Victims of cyber fraud have been using vesting orders – a means of direct recovery for victims of fraud – to recover stolen funds from fraudsters and subsequent recipients. Often applied concurrently with a default judgment, vesting order is thought to be a convenient alternative to garnishee proceedings.
In the past year, the Courts’ jurisdiction to grant vesting orders in cyber fraud cases has been reassessed. There are now conflicting first-instance judgments on this issue coming out of the High Court and the District Court, resulting from divergent interpretations of the Trustee Ordinance (Cap. 29) – with some High Court rulings dismissing the application of vesting orders in a cyber fraud context. But the debate remains dynamic at both levels of the Courts.
Decisions have diverged, and so the legal debate surrounding vesting orders is far from settled. As the Court remarked in a recent judgment, the significant degree of uncertainty presented by the existing first instance cases would very much benefit from appellate guidance.
Before the legal uncertainties are resolved by a higher court, victims should reassess their options when pursuing a recovery in cyber fraud cases. As things stand, garnishee proceedings are likely to provide more certainty to victims enforcing judgments against the fraudsters.
Fraudsters rely and operate on the law of large numbers, which makes it likely that fraudulent proceeds of different victims may end up in the same bank account. To prevail against potential competing victims in the race to the money and maximise recovery, efficient enforcement is key. It is therefore vital for victims to choose the right route of enforcement to avoid delays in the process (such as having a vesting order application dismissed).
In more detail
In a typical cyber fraud case, the victim will commence civil action against the fraudsters and/or the subsequent recipients of funds. The defendants often may not defend the action and the victim may apply for a default judgment from the Court.
Once judgment is obtained, the victim may apply for a garnishee order against the bank which holds the proceeds of the fraud, in order to attach the judgment debt to this sum which is due to the judgment debtor from the bank. The order compels the bank to pay the attached sum in the fraudster’s bank account back to the victim.
In the past, Courts in Hong Kong have also routinely granted vesting orders in favour of victims of cyber fraud. The effect of a vesting order is that it grants the victim the right to call upon the bank to directly transfer the fraudulent proceeds from the bank account of the fraudster (or subsequent recipient) back to the victim.
The legal basis for these vesting orders has been said to be section 52(1)(e) of the Trustee Ordinance (Cap. 29), which provides that where a thing in action (such as debts owing by a bank to an accountholder) is “vested in a trustee whether by way of mortgage or otherwise” and it appears to the Court to be expedient, the Court may make an order vesting the right to recover the thing in action in a person appointed by the Court.
The applicability of vesting orders has recently been reassessed by the Courts in Hong Kong. In one line of cases, the Court held that section 52(1)(e) is not applicable to cyber fraud cases and refused to grant vesting order. The Court reasoned that it was not apt to say that a thing in action (being the right to call for repayment from the bank) was vested in the defendants by virtue of default judgments declaring that the sums were held on constructive trust by the defendants for the plaintiff, where the defendants were the absolute owners of the right to call for repayment prior to the declaration. The Court also observed that constructive trustees in the cyber fraud context are in any event not “true” trustees, as they never assumed and never intended to assume the status of a trustee, but have exposed themselves to equitable remedies by virtue of their participation in the fraud.

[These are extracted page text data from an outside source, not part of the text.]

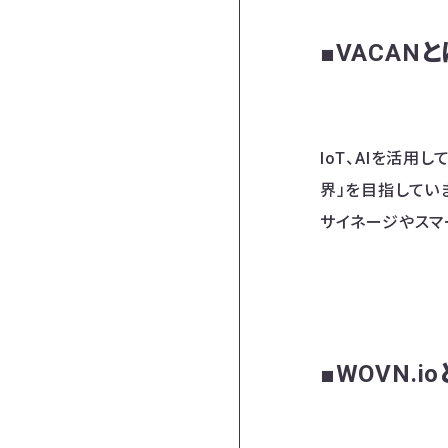
■VACANと
IoT、AIを活
界」を目指してい
サイネージやスマ
■WOVN.i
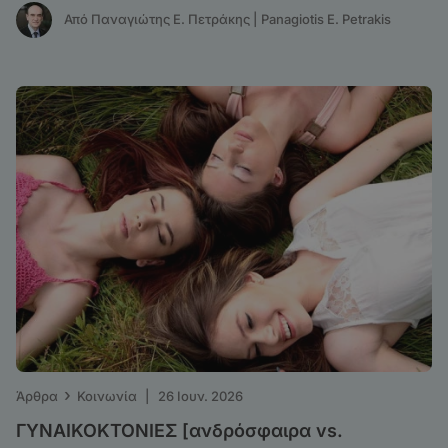
Από Παναγιώτης Ε. Πετράκης | Panagiotis E. Petrakis
›
Άρθρα
Κοινωνία
|
26 Ιουν. 2026
ΓΥΝΑΙΚΟΚΤΟΝΙΕΣ [ανδρόσφαιρα vs.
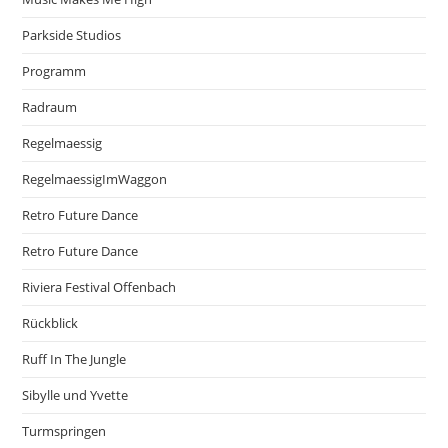
Parkside Studios
Programm
Radraum
Regelmaessig
RegelmaessigImWaggon
Retro Future Dance
Retro Future Dance
Riviera Festival Offenbach
Rückblick
Ruff In The Jungle
Sibylle und Yvette
Turmspringen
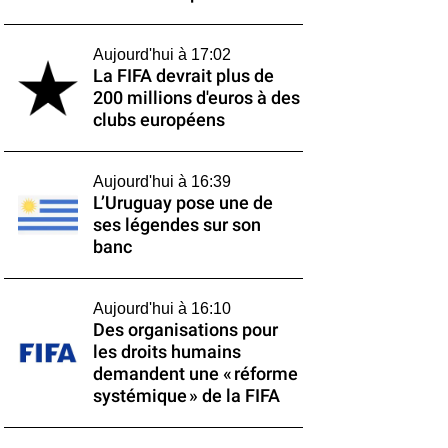
Aujourd'hui à 17:02
La FIFA devrait plus de
200 millions d'euros à des
clubs européens
Aujourd'hui à 16:39
L’Uruguay pose une de
ses légendes sur son
banc
Aujourd'hui à 16:10
Des organisations pour
les droits humains
demandent une « réforme
systémique » de la FIFA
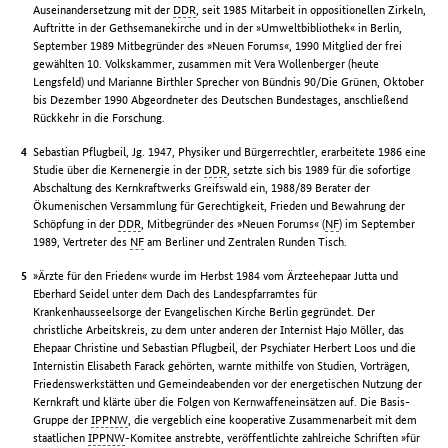
Auseinandersetzung mit der
DDR
, seit 1985 Mitarbeit in oppositionellen Zirkeln,
Auftritte in der Gethsemanekirche und in der »Umweltbibliothek« in Berlin,
September 1989 Mitbegründer des »Neuen Forums«, 1990 Mitglied der frei
gewählten 10. Volkskammer, zusammen mit Vera Wollenberger (heute
Lengsfeld) und Marianne Birthler Sprecher von Bündnis 90/Die Grünen, Oktober
bis Dezember 1990 Abgeordneter des Deutschen Bundestages, anschließend
Rückkehr in die Forschung.
Sebastian Pflugbeil, Jg. 1947, Physiker und Bürgerrechtler, erarbeitete 1986 eine
Studie über die Kernenergie in der
DDR
, setzte sich bis 1989 für die sofortige
Abschaltung des Kernkraftwerks Greifswald ein, 1988/89 Berater der
Ökumenischen Versammlung für Gerechtigkeit, Frieden und Bewahrung der
Schöpfung in der
DDR
, Mitbegründer des »Neuen Forums« (
NF
) im September
1989, Vertreter des
NF
am Berliner und Zentralen Runden Tisch.
»Ärzte für den Frieden« wurde im Herbst 1984 vom Ärzteehepaar Jutta und
Eberhard Seidel unter dem Dach des Landespfarramtes für
Krankenhausseelsorge der Evangelischen Kirche Berlin gegründet. Der
christliche Arbeitskreis, zu dem unter anderen der Internist Hajo Möller, das
Ehepaar Christine und Sebastian Pflugbeil, der Psychiater Herbert Loos und die
Internistin Elisabeth Farack gehörten, warnte mithilfe von Studien, Vorträgen,
Friedenswerkstätten und Gemeindeabenden vor der energetischen Nutzung der
Kernkraft und klärte über die Folgen von Kernwaffeneinsätzen auf. Die Basis-
Gruppe der
IPPNW
, die vergeblich eine kooperative Zusammenarbeit mit dem
staatlichen
IPPNW
-Komitee anstrebte, veröffentlichte zahlreiche Schriften »für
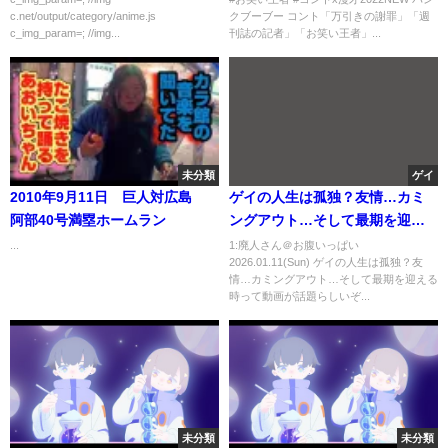
c.net/output/category/anime.js
クブーブー コント「万引きの謝罪」「週
c_img_param=; //img...
刊誌の記者」「お笑い王者」...
未分類
ゲイ
2010年9月11日 巨人対広島
ゲイの人生は孤独？友情…カミ
阿部40号満塁ホームラン
ングアウト…そして最期を迎え
る時
...
1:廃人さん＠お腹いっぱい
2026.01.11(Sun) ゲイの人生は孤独？友
情…カミングアウト…そして最期を迎える
時って動画が話題らしいぞ...
未分類
未分類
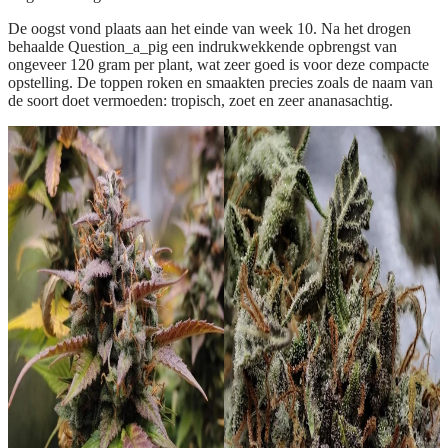
De oogst vond plaats aan het einde van week 10. Na het drogen
behaalde Question_a_pig een indrukwekkende opbrengst van
ongeveer 120 gram per plant, wat zeer goed is voor deze compacte
opstelling. De toppen roken en smaakten precies zoals de naam van
de soort doet vermoeden: tropisch, zoet en zeer ananasachtig.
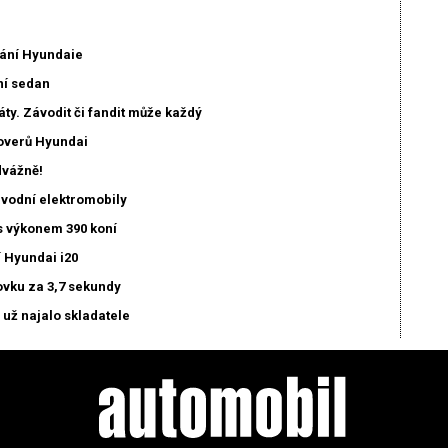
mání Hyundaie
ní sedan
ty. Závodit či fandit může každý
soverů Hyundai
dvážně!
ávodní elektromobily
s výkonem 390 koní
 Hyundai i20
ovku za 3,7 sekundy
 už najalo skladatele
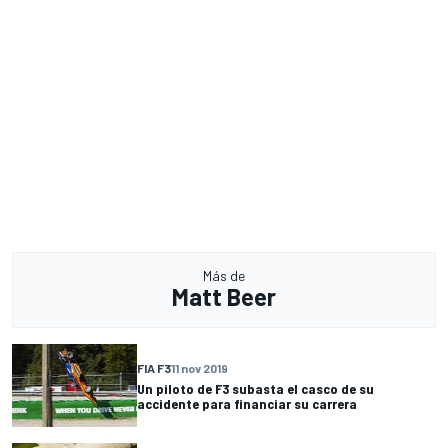
Más de
Matt Beer
FIA F3
11 nov 2019
Un piloto de F3 subasta el casco de su
accidente para financiar su carrera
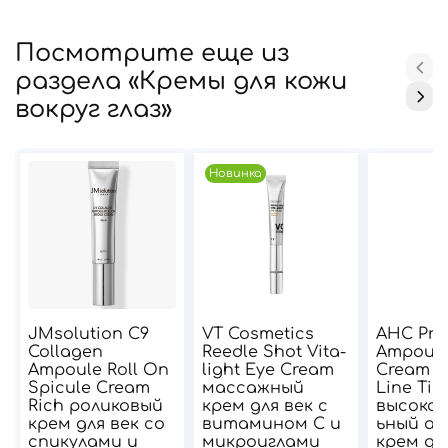
Посмотрите еще из
раздела «Кремы для кожи
вокруг глаз»
Новинка
JMsolution C9
VT Cosmetics
AHC Pre
Collagen
Reedle Shot Vita-
Ampoule
Ampoule Roll On
light Eye Cream
Cream f
Spicule Cream
массажный
Line Tig
Rich роликовый
крем для век с
высоко
крем для век со
витамином С и
ьный ам
спикулами и
микроиглами
крем для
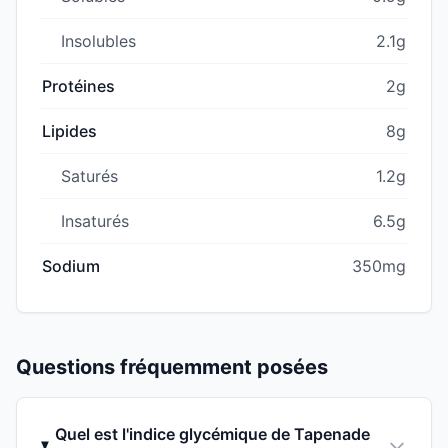
Insolubles
2.1g
Protéines
2g
Lipides
8g
Saturés
1.2g
Insaturés
6.5g
Sodium
350mg
Questions fréquemment posées
Quel est l'indice glycémique de Tapenade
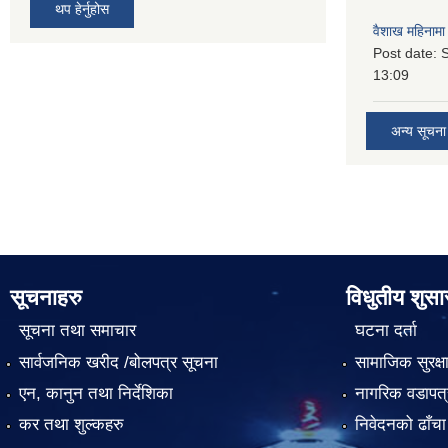
थप हेर्नुहोस
वैशाख महिनामा 
Post date:
S
13:09
अन्य सूचना
सूचनाहरु
विधुतीय शुस
सूचना तथा समाचार
घटना दर्ता
सार्वजनिक खरीद /बोलपत्र सूचना
सामाजिक सुरक्ष
एन, कानुन तथा निर्देशिका
नागरिक वडापत्
कर तथा शुल्कहरु
निवेदनको ढाँचा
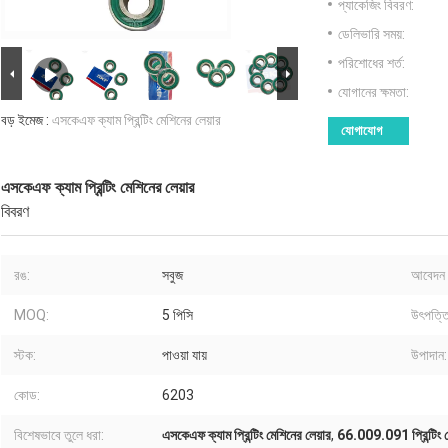
প্যাকেজিং বিবরণ:
ডেলিভারি সময়:
পরিশোধের শর্ত:
যোগানের ক্ষমতা:
বড় ইমেজ :
এসকেএফ ক্যাম প্রিন্টিং মেশিনের লেয়ার
যোগাযোগ
এসকেএফ ক্যাম প্রিন্টিং মেশিনের লেয়ার
বিবরণ
রঙ:
সবুজ
আবেদন 
MOQ:
5 পিসি
উৎপত্তি
স্টক:
পাওয়া যায়
উপাদান:
কোড:
6203
বিশেষভাবে তুলে ধরা:
এসকেএফ ক্যাম প্রিন্টিং মেশিনের লেয়ার
,
66.009.091 প্রিন্টিং ম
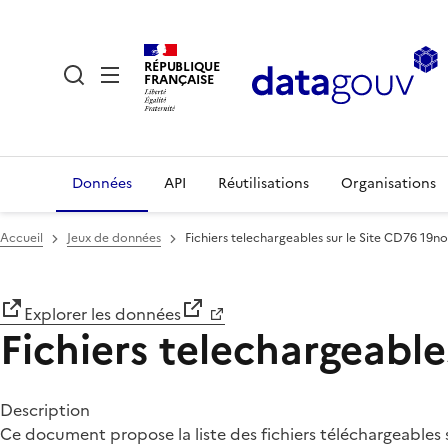
RÉPUBLIQUE
FRANÇAISE
Données
API
Réutilisations
Organisations
Accueil
Jeux de données
Fichiers telechargeables sur le Site CD76 19n
Explorer les données
Fichiers telechargeabl
Description
Ce document propose la liste des fichiers téléchargeables 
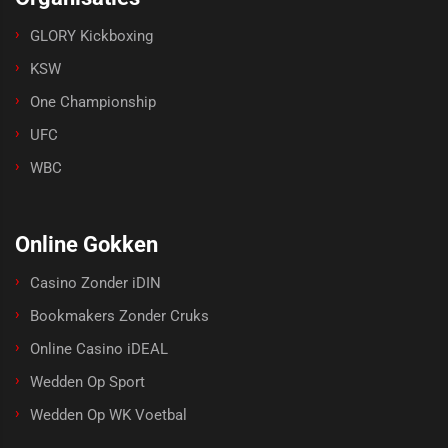
GLORY Kickboxing
KSW
One Championship
UFC
WBC
Online Gokken
Casino Zonder iDIN
Bookmakers Zonder Cruks
Online Casino iDEAL
Wedden Op Sport
Wedden Op WK Voetbal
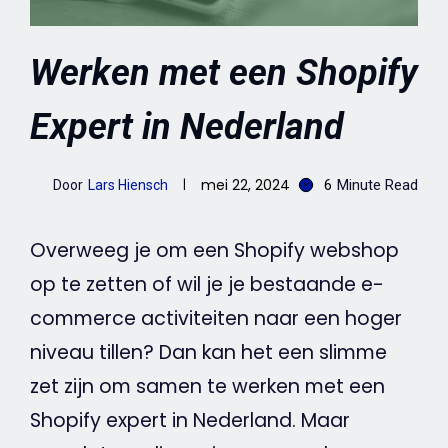
Werken met een Shopify
Expert in Nederland
mei 22, 2024
6
Minute Read
Door
Lars Hiensch
Overweeg je om een Shopify
webshop
op te zetten of wil je je bestaande
e-
commerce
activiteiten naar een hoger
niveau tillen? Dan kan het een slimme
zet zijn om samen te werken met een
Shopify expert in Nederland. Maar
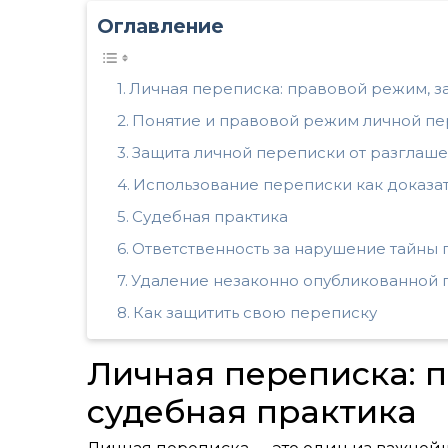
Оглавление
Личная переписка: правовой режим, з
Понятие и правовой режим личной п
Защита личной переписки от разглаш
Использование переписки как доказат
Судебная практика
Ответственность за нарушение тайны
Удаление незаконно опубликованной 
Как защитить свою переписку
Личная переписка: 
судебная практика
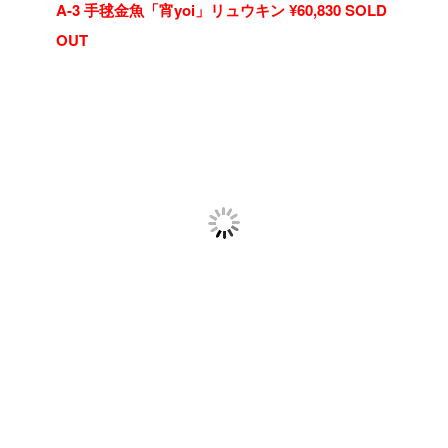
A-3 手毬金魚「宵yoi」リュウキン ¥60,830 SOLD
OUT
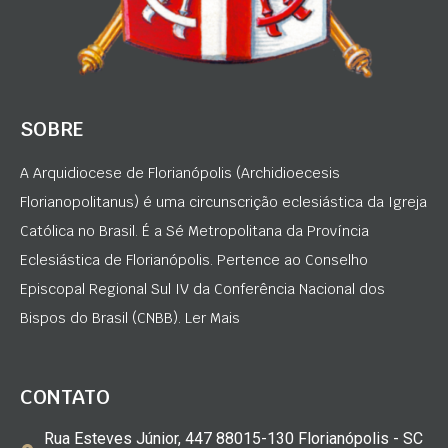
SOBRE
A Arquidiocese de Florianópolis (Archidioecesis
Florianopolitanus) é uma circunscrição eclesiástica da Igreja
Católica no Brasil. É a Sé Metropolitana da Província
Eclesiástica de Florianópolis. Pertence ao Conselho
Episcopal Regional Sul IV da Conferência Nacional dos
Bispos do Brasil (CNBB). Ler Mais
CONTATO
Rua Esteves Júnior, 447 88015-130 Florianópolis - SC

In a contradictory line of cases, the Court found that vesting orders can be made, on the basis that the phrases “trustee” and “or otherwise” in section 52(1)(e) are wide enough to cover constructive trusts arising in respect of proceeds of fraud. The Court also observed that in a cyber fraud context, the constructive trust comes into existence the moment the fraudster receives the victim’s money (and thereby vests legal title in the fraudster); and that the Court’s subsequent declaration in this respect merely affirms the legal position.
Implications on victims of cyber frauds
Until this legal uncertainty is settled, it may be prudent for victims to make use of the tried-and-tested garnishee order instead to have the bank release the attached sum in the fraudster’s account to satisfy the victim’s judgment debt. Efficient enforcement is key to maximising recovery. Any delay in the process may increase the victim’s risk of being met with potential competing claims, so choosing the right avenue of enforcement is vital.